TASK:
Every line containing "Shower" should be copied out. Go through the entries and find them.

DATA RECORDS: Begin

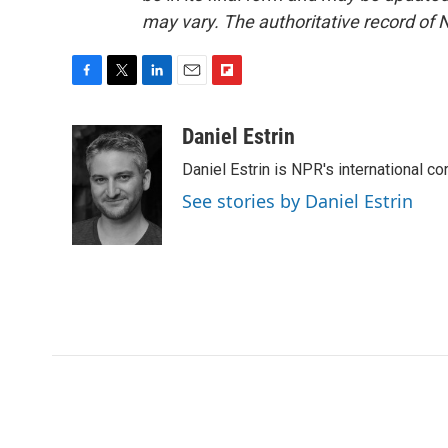
may vary. The authoritative record of 
F
T
L
E
F
a
w
i
m
l
c
i
n
a
i
Daniel Estrin
e
t
k
i
p
Daniel Estrin is NPR's international c
b
t
e
l
b
o
e
d
o
See stories by Daniel Estrin
o
r
I
a
k
n
r
d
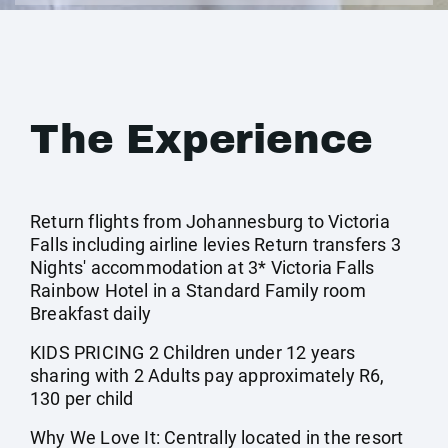
The Experience
Return flights from Johannesburg to Victoria
Falls including airline levies Return transfers 3
Nights' accommodation at 3* Victoria Falls
Rainbow Hotel in a Standard Family room
Breakfast daily
KIDS PRICING 2 Children under 12 years
sharing with 2 Adults pay approximately R6,
130 per child
Why We Love It: Centrally located in the resort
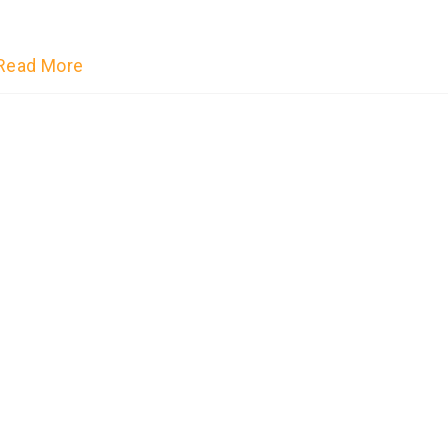
Read More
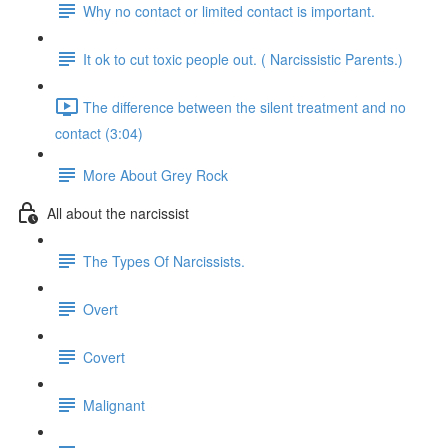
Why no contact or limited contact is important.
It ok to cut toxic people out. ( Narcissistic Parents.)
The difference between the silent treatment and no
contact (3:04)
More About Grey Rock
All about the narcissist
The Types Of Narcissists.
Overt
Covert
Malignant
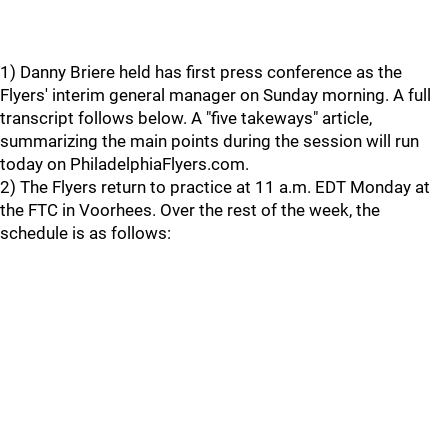
1) Danny Briere held has first press conference as the
Flyers' interim general manager on Sunday morning. A full
transcript follows below. A "five takeways" article,
summarizing the main points during the session will run
today on PhiladelphiaFlyers.com.
2) The Flyers return to practice at 11 a.m. EDT Monday at
the FTC in Voorhees. Over the rest of the week, the
schedule is as follows:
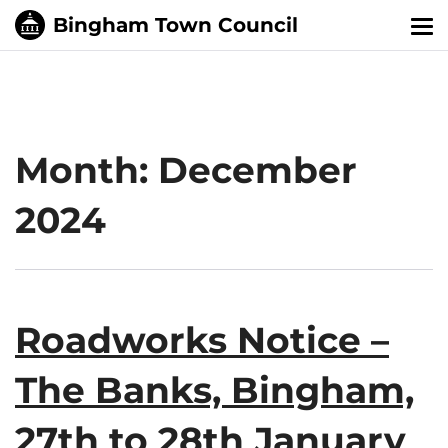
Tog
nav
Month:
December
2024
Roadworks Notice –
The Banks, Bingham,
27th to 28th January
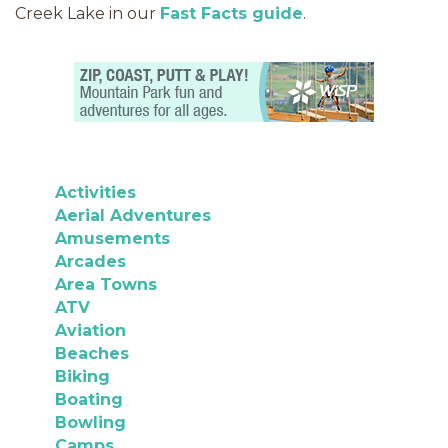
Creek Lake in our
Fast Facts guide
.
Activities
Aerial Adventures
Amusements
Arcades
Area Towns
ATV
Aviation
Beaches
Biking
Boating
Bowling
Camps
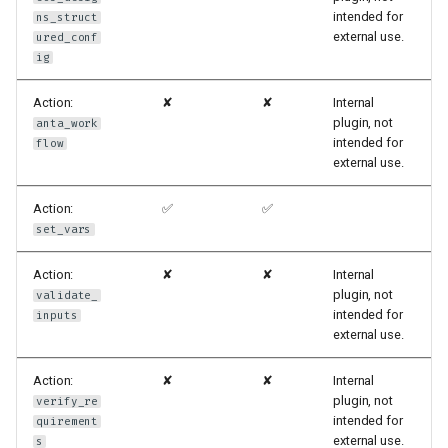
intended for
ns_struct
external use.
ured_conf
ig
Action:
✘
✘
Internal
plugin, not
anta_work
intended for
flow
external use.
Action:
✅
✅
set_vars
Action:
✘
✘
Internal
plugin, not
validate_
intended for
inputs
external use.
Action:
✘
✘
Internal
plugin, not
verify_re
intended for
quirement
external use.
s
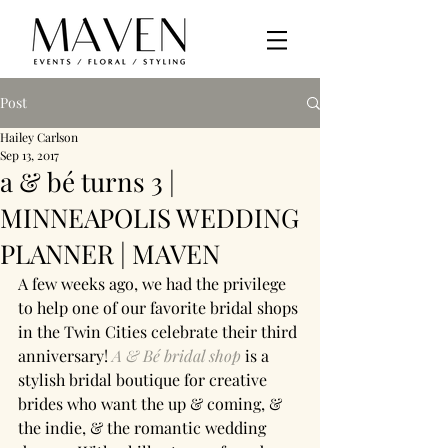
Post
Hailey Carlson
Sep 13, 2017
a & bé turns 3 |
MINNEAPOLIS WEDDING
PLANNER | MAVEN
A few weeks ago, we had the privilege 
to help one of our favorite bridal shops 
in the Twin Cities celebrate their third 
anniversary! 
A & Bé bridal shop
 is a 
stylish bridal boutique for creative 
brides who want the up & coming, & 
the indie, & the romantic wedding 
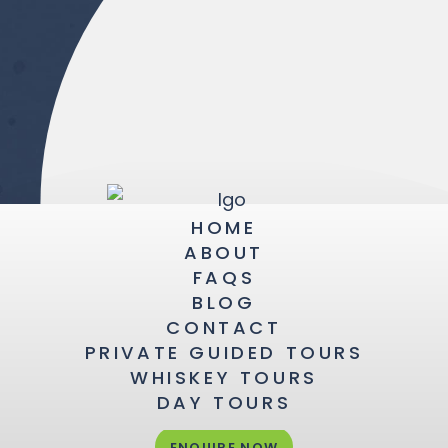
HOME
ABOUT
FAQS
BLOG
CONTACT
PRIVATE GUIDED TOURS
WHISKEY TOURS
DAY TOURS
ENQUIRE NOW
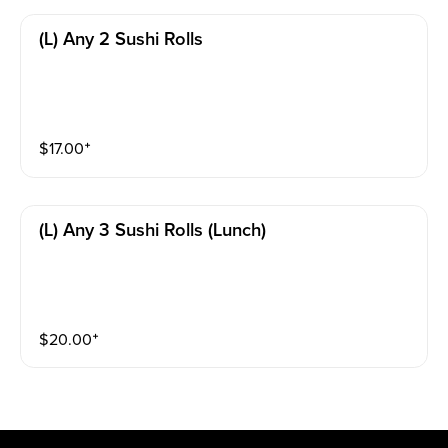
(l) Any 2 Sushi Rolls
$
17.00
⁺
(l) Any 3 Sushi Rolls (lunch)
$
20.00
⁺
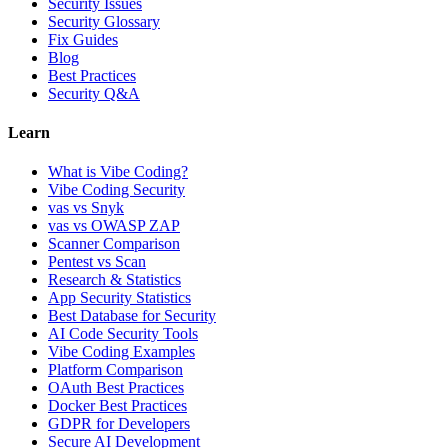
Security Issues
Security Glossary
Fix Guides
Blog
Best Practices
Security Q&A
Learn
What is Vibe Coding?
Vibe Coding Security
vas vs Snyk
vas vs OWASP ZAP
Scanner Comparison
Pentest vs Scan
Research & Statistics
App Security Statistics
Best Database for Security
AI Code Security Tools
Vibe Coding Examples
Platform Comparison
OAuth Best Practices
Docker Best Practices
GDPR for Developers
Secure AI Development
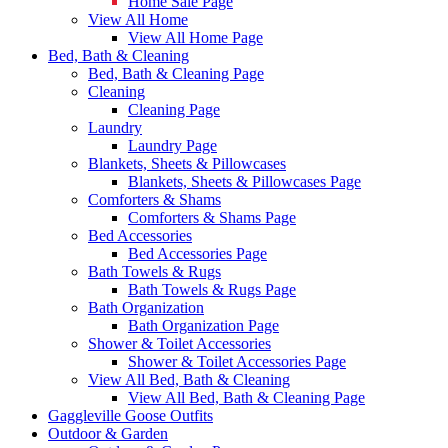
Home Sale Page
View All Home
View All Home Page
Bed, Bath & Cleaning
Bed, Bath & Cleaning Page
Cleaning
Cleaning Page
Laundry
Laundry Page
Blankets, Sheets & Pillowcases
Blankets, Sheets & Pillowcases Page
Comforters & Shams
Comforters & Shams Page
Bed Accessories
Bed Accessories Page
Bath Towels & Rugs
Bath Towels & Rugs Page
Bath Organization
Bath Organization Page
Shower & Toilet Accessories
Shower & Toilet Accessories Page
View All Bed, Bath & Cleaning
View All Bed, Bath & Cleaning Page
Gaggleville Goose Outfits
Outdoor & Garden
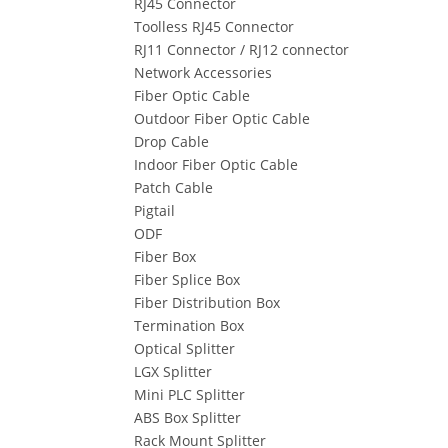
RJ45 Connector
Toolless RJ45 Connector
RJ11 Connector / RJ12 connector
Network Accessories
Fiber Optic Cable
Outdoor Fiber Optic Cable
Drop Cable
Indoor Fiber Optic Cable
Patch Cable
Pigtail
ODF
Fiber Box
Fiber Splice Box
Fiber Distribution Box
Termination Box
Optical Splitter
LGX Splitter
Mini PLC Splitter
ABS Box Splitter
Rack Mount Splitter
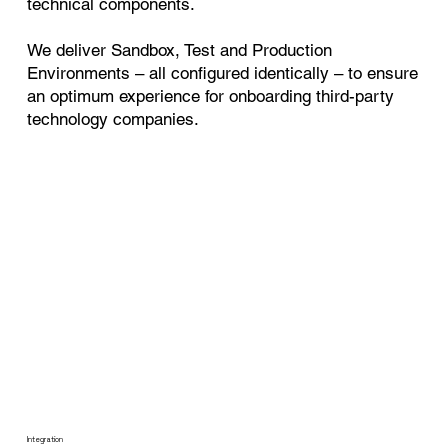
technical components.
We deliver Sandbox, Test and Production
Environments – all configured identically – to ensure
an optimum experience for onboarding third-party
technology companies.
Integration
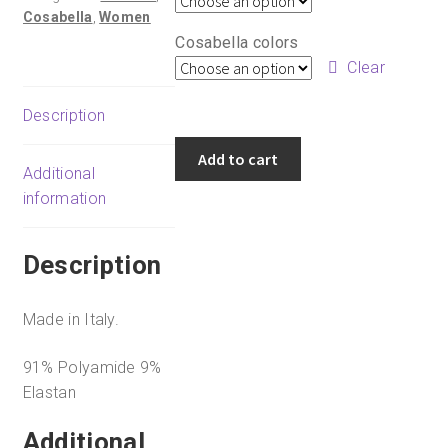
Cosabella
,
Women
Cosabella colors
Clear
Description
Cosabella
Add to cart
Additional
Never
information
Say
Never
Sweetie
Description
Bralette
quantity
Made in Italy.
91% Polyamide 9%
Elastan
Additional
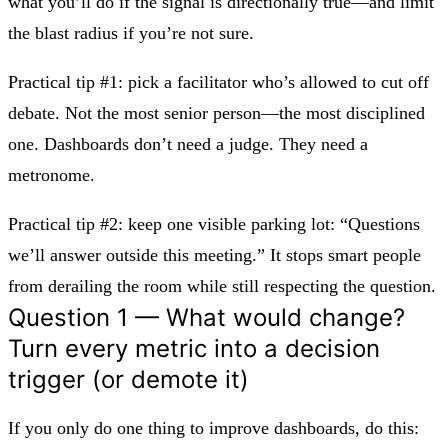
what you’ll do if the signal is directionally true—and limit
the blast radius if you’re not sure.
Practical tip #1:
pick a facilitator who’s allowed to cut off
debate. Not the most senior person—the most disciplined
one. Dashboards don’t need a judge. They need a
metronome.
Practical tip #2:
keep one visible parking lot: “Questions
we’ll answer outside this meeting.” It stops smart people
from derailing the room while still respecting the question.
Question 1 — What would change?
Turn every metric into a decision
trigger (or demote it)
If you only do one thing to improve dashboards, do this:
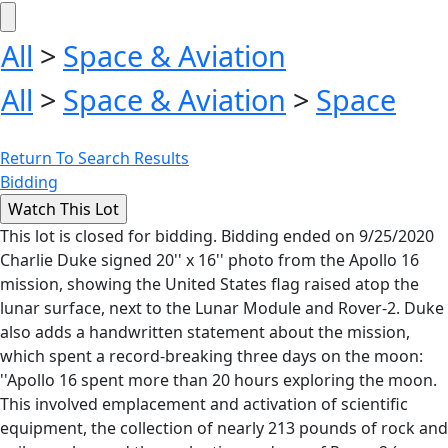
All
>
Space & Aviation
All
>
Space & Aviation
>
Space
Return To Search Results
Bidding
This lot is closed for bidding. Bidding ended on 9/25/2020
Charlie Duke signed 20'' x 16'' photo from the Apollo 16
mission, showing the United States flag raised atop the
lunar surface, next to the Lunar Module and Rover-2. Duke
also adds a handwritten statement about the mission,
which spent a record-breaking three days on the moon:
''Apollo 16 spent more than 20 hours exploring the moon.
This involved emplacement and activation of scientific
equipment, the collection of nearly 213 pounds of rock and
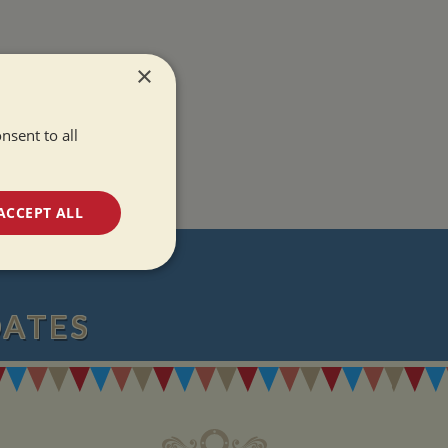
×
nsent to all
ACCEPT ALL
T
unctionality
DATES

DATA RECORDS: End

TASK RESULT:
Shower & Toilet Accessories
Shower & Toilet Accessories Page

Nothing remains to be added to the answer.